The value chain begins with new product development, which creates specifications for the product. Marketing and sales generate demand by publicizing the customer priorities that the products and services will satisfy. Marketing also brings customer input back to new product development. Operations transforms inputs to outputs to create the product according to new product specifications. Distribution either takes the product to the customer or brings the customer to the product. Service responds to customer requests during or after the sale. These are core processes or functions that must be performed for a successful sale. Finance, accounting, information technology, and human resources support and facilitate the functioning of the value chain.
To execute a company’s competitive strategy, all these functions play a role, and each must develop its own strategy. Here, strategy refers to what each process or function will try to do particularly well.

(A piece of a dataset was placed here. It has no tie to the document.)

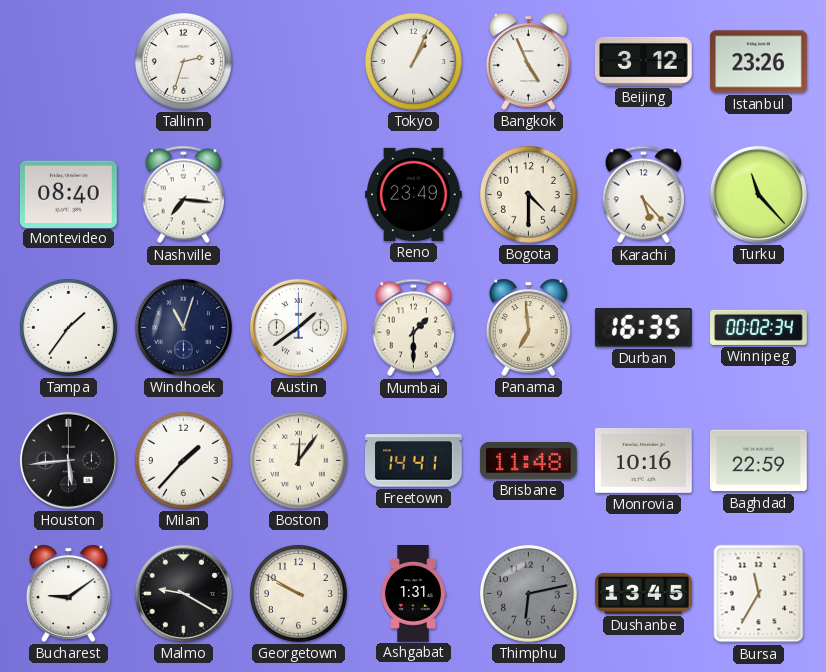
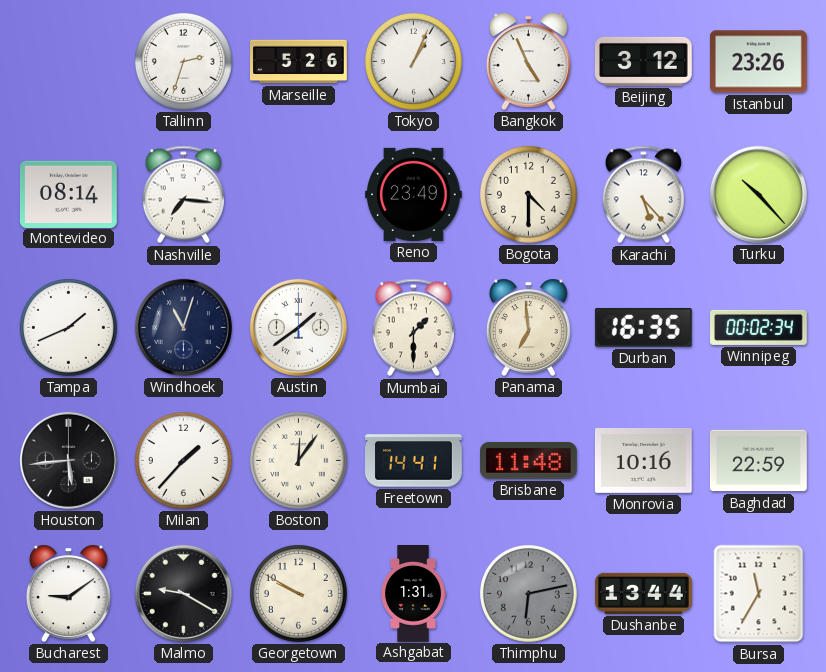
Marseille: none -> 5:26
Montevideo: 08:40 -> 08:14
Turku: 11:23 -> 10:23
Tampa: 1:36 -> 1:41
Dushanbe: 13:45 -> 13:44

A supply chain strategy determines the nature of procurement of raw materials, transportation of materials to and from the company, manufacture of the product or operation to provide the service, and distribution of the product to the customer, along with any follow-up service and a specification of whether these processes will be performed in-house or outsourced. Supply chain strategy specifies what the operations, distribution, and service functions, whether performed in-house or outsourced, should do particularly well.
Supply chain strategy includes a specification of the broad structure of the supply chain and what many traditionally call “supplier strategy,” “operations strategy,” and “logistics strategy.”
Supply chain strategy also includes design decisions regarding inventory, transportation, operating facilities, and information flows. For a firm to succeed, all functional strategies must support one another and the competitive strategy.